Fedotov has since fired Mazurin, who in response to the article being pulled from the paper, published it online and filed a complaint with the Russian prosecutor against the publisher for violating the Russian Law on Mass Media.

Mazurin had only been in position since June 2018, when Fedotov fired the magazine’s previous editor Nikolai Uskov. Uskov has since publicly accused Fedotov of repeatedly interfering in editorial affairs, referencing a particular incident in which Fedotov ordered the magazine not to publish information about the salary of Andrei Kostin, President of the state-controlled VTB financial group.

“The publisher’s actions to replace an article without the knowledge of the newspapers’ editorial team seriously undermines editorial independence. This type of direct censorship doesn’t just breach ethical and professional standards within the media, it also denies the Russian people access to information about matters of public interest,”stated Katie Morris, Head of Europe and Central Asia.

Almost all Forbes’ staff have come out in support of Mazurin, sending a joint letter to Forbes Media, the American parent company, which provides licenses to foreign editions, calling on them to block the appointment of a new editor-in-chief. Mr Fedotov’s ACMG Group bought the Russian edition of Forbes magazine in 2015, following a change to Russian media law limiting foreign media ownership to 20%, which forced its previous German owners to sell.
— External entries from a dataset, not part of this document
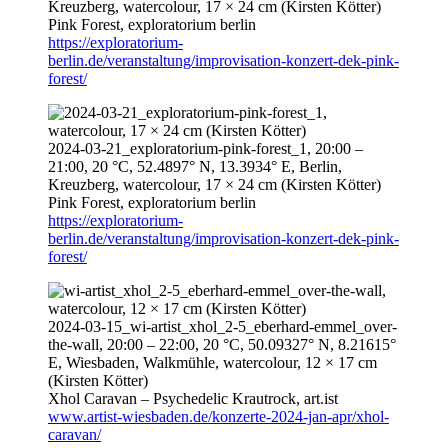
Kreuzberg, watercolour, 17 × 24 cm (Kirsten Kötter)
Pink Forest, exploratorium berlin
https://exploratorium-
berlin.de/veranstaltung/improvisation-konzert-dek-pink-
forest/
2024-03-21
_exploratorium-pink-forest_1,
20:00
–
21:00
, 20 °C, 52.4897° N, 13.3934° E, Berlin,
Kreuzberg, watercolour, 17 × 24 cm (Kirsten Kötter)
Pink Forest, exploratorium berlin
https://exploratorium-
berlin.de/veranstaltung/improvisation-konzert-dek-pink-
forest/
2024-03-15
_wi-artist_xhol_2-5_eberhard-emmel_over-
the-wall,
20:00
–
22:00
, 20 °C, 50.09327° N, 8.21615°
E, Wiesbaden, Walkmühle, watercolour, 12 × 17 cm
(Kirsten Kötter)
Xhol Caravan – Psychedelic Krautrock,
art.ist
www.artist-wiesbaden.de/konzerte-2024-jan-apr/xhol-
caravan/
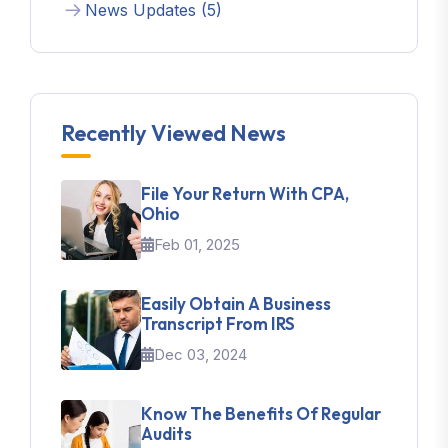
News Updates (5)
Recently Viewed News
File Your Return With CPA,
Ohio
Feb 01, 2025
Easily Obtain A Business
Transcript From IRS
Dec 03, 2024
Know The Benefits Of Regular
Audits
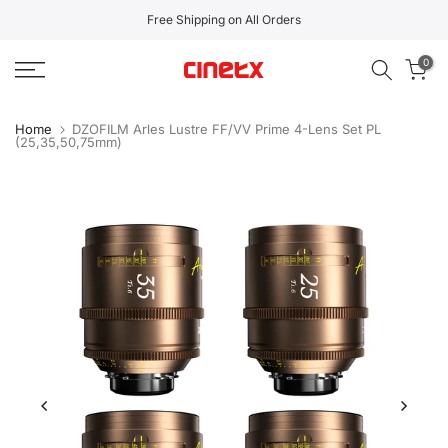
Skip
Free Shipping on All Orders
to
0
content
Home
DZOFILM Arles Lustre FF/VV Prime 4-Lens Set PL
(25,35,50,75mm)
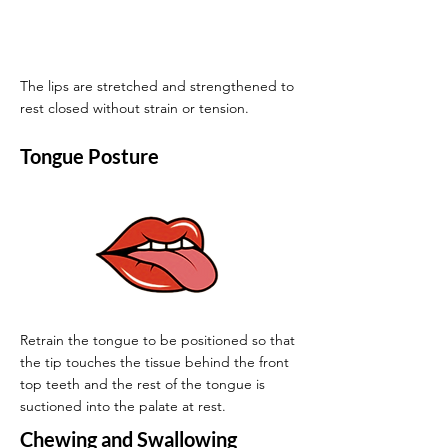
The lips are stretched and strengthened to
rest closed without strain or tension.
Tongue Posture
Retrain the tongue to be positioned so that
the tip touches the tissue behind the front
top teeth and the rest of the tongue is
suctioned into the palate at rest.
Chewing and Swallowing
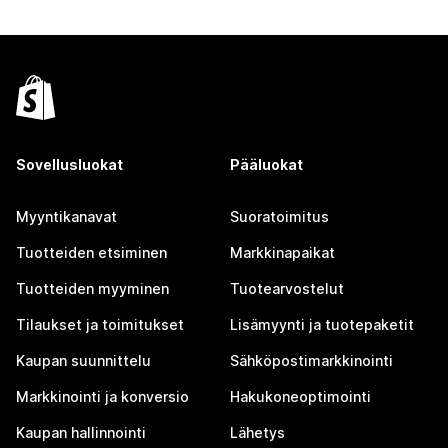
Sovellusluokat
Pääluokat
Myyntikanavat
Suoratoimitus
Tuotteiden etsiminen
Markkinapaikat
Tuotteiden myyminen
Tuotearvostelut
Tilaukset ja toimitukset
Lisämyynti ja tuotepaketit
Kaupan suunnittelu
Sähköpostimarkkinointi
Markkinointi ja konversio
Hakukoneoptimointi
Kaupan hallinnointi
Lähetys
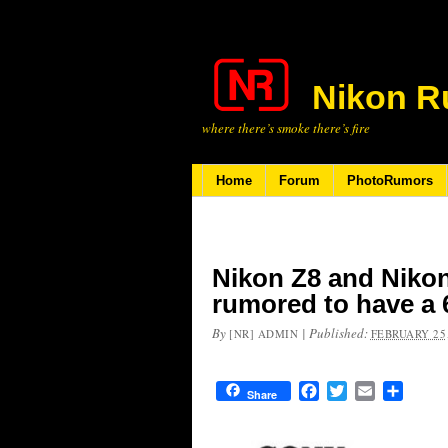
Nikon R
where there’s smoke there’s fire
Home
Forum
PhotoRumors
Nikon Z8 and Niko
rumored to have a
By
|
Published:
[NR] ADMIN
FEBRUARY 25,
Facebook
Twitter
Email
Share
Share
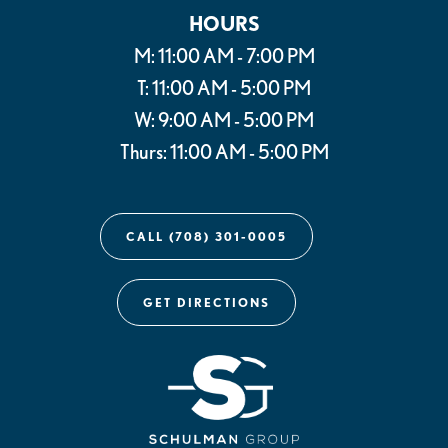
HOURS
M: 11:00 AM - 7:00 PM
T: 11:00 AM - 5:00 PM
W: 9:00 AM - 5:00 PM
Thurs: 11:00 AM - 5:00 PM
CALL (708) 301-0005
GET DIRECTIONS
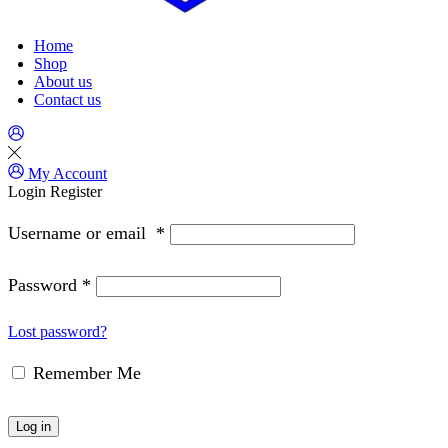
Home
Shop
About us
Contact us
My Account
Login
Register
Username or email
*
Password
*
Lost password?
Remember Me
Log in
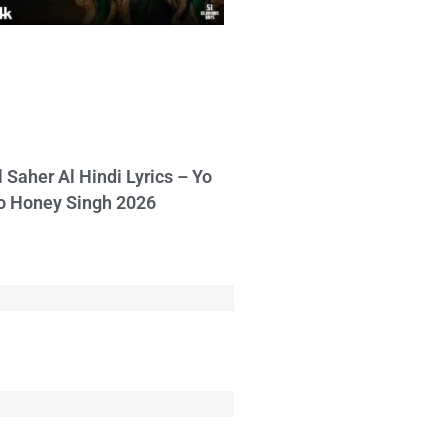
l Saher Al Hindi Lyrics – Yo
o Honey Singh 2026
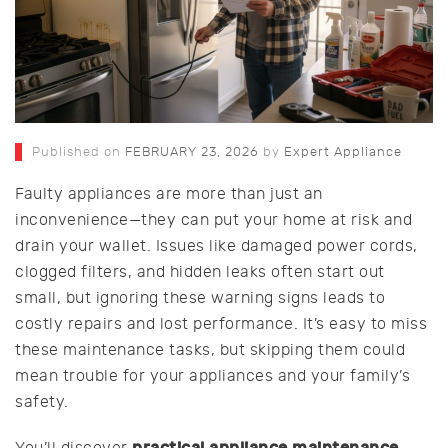
Published on
FEBRUARY 23, 2026
by
Expert Appliance
Faulty appliances are more than just an
inconvenience—they can put your home at risk and
drain your wallet. Issues like damaged power cords,
clogged filters, and hidden leaks often start out
small, but ignoring these warning signs leads to
costly repairs and lost performance. It’s easy to miss
these maintenance tasks, but skipping them could
mean trouble for your appliances and your family’s
safety.
practical appliance maintenance
You’ll discover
“This latest incident again raises serious concerns about the influence of media ownership in Russia on editorial independence, in a country were the majority of the media is either directly or indirectly controlled by the State. Laws limiting foreign ownership and brand media that receive money from abroad as ‘foreign agents’ only serve to support this internal control and restrict the free flow of information that deviates from the official narrative,” added Ms Morris.

We call on Mr Fedotov to reinstate Mazurin, and desist from further direct interference undermining the editorial independence of Forbes magazine. Journalists should be able to conduct their professional duties without harassment or fear of retribution, least of all from the owner of their publication.”
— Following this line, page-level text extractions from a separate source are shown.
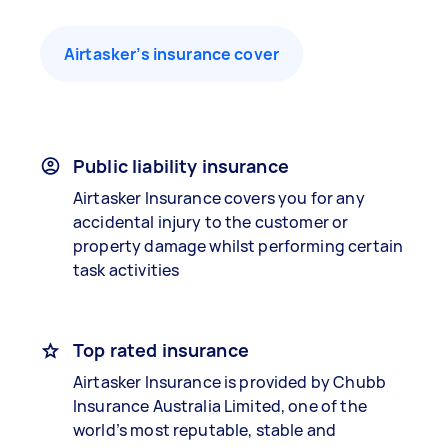
Airtasker’s insurance cover
Public liability insurance
Airtasker Insurance covers you for any
accidental injury to the customer or
property damage whilst performing certain
task activities
Top rated insurance
Airtasker Insurance is provided by Chubb
Insurance Australia Limited, one of the
world’s most reputable, stable and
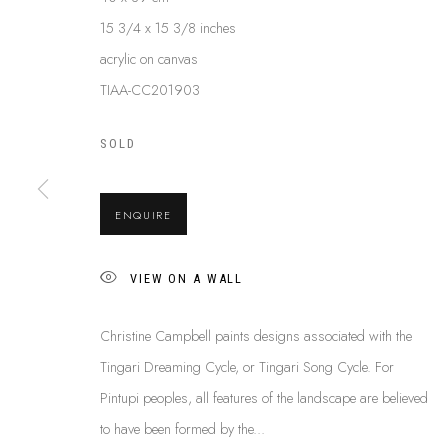
15 3/4 x 15 3/8 inches
acrylic on canvas
CHRISTINE CAMPBELL NANGAL
TIAA-CC201903
SOLD
ENQUIRE
VIEW ON A WALL
ABOUT US
Christine Campbell paints designs associated with the
This Is
Abor
FREQUENTLY ASKED QUESTIONS
Tingari Dreaming Cycle, or Tingari Song Cycle. For
87 Todd Mal
SHIPPING GUIDE
Pintupi peoples, all features of the landscape are believed
Northern Te
RECONCILIATION ACTION PLANS
to have been formed by the...
info@tiaa.
BUY ABORIGINAL ART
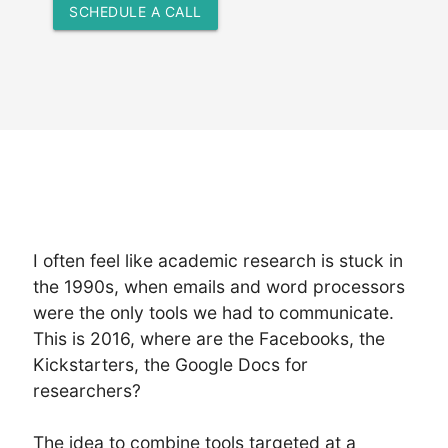
SCHEDULE A CALL
I often feel like academic research is stuck in
the 1990s, when emails and word processors
were the only tools we had to communicate.
This is 2016, where are the Facebooks, the
Kickstarters, the Google Docs for
researchers?
The idea to combine tools targeted at a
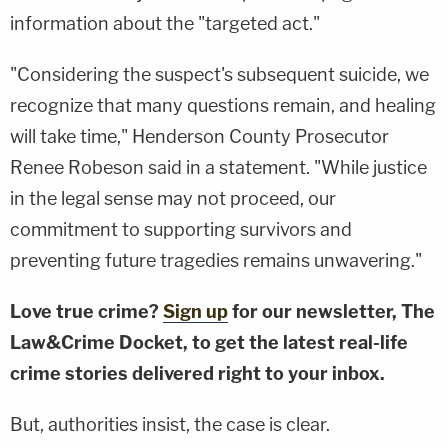
information about the "targeted act."
"Considering the suspect's subsequent suicide, we
recognize that many questions remain, and healing
will take time," Henderson County Prosecutor
Renee Robeson said in a statement. "While justice
in the legal sense may not proceed, our
commitment to supporting survivors and
preventing future tragedies remains unwavering."
Love true crime?
Sign up
for our newsletter, The
Law&Crime Docket, to get the latest real-life
crime stories delivered right to your inbox.
But, authorities insist, the case is clear.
Russian authorities control the media landscape, with most media outlets in Russia owned by the state or their close affiliates. A few independent media outlets remain, broadcasting online or publishing to minority audiences. Others have moved abroad, or been forced to close or change ownership and/or editorial position. Examples of pressure, linked to media ownership, include:

  • In June 2017, RBC, a media outlet known for investigative reporting into corruption by Putin’s close associates, was sold to energy oligarch Grigory Berezkin, who owns the free newspaper Metro and the pro-Kremlin tabloid Komsomolskaya Pravda. This followed state pressure throughout 2016, including police raids and fraud probes, an excessive civil lawsuit from a state-owned company for “reputational damage” and, in May 2016, the firing of three of RBC’s top editors allegedly due to state pressure.
  • In March 2014,’s Editor in Chief, Galina Timchenko, was fired by the newspaper’s owner Alexander Mamut, and replaced with more pro-Kremlin editor. Half of’s staff resigned in protested and many went on to join Timchenko in setting up Meduza, an independent online news site, which operates from Latvia.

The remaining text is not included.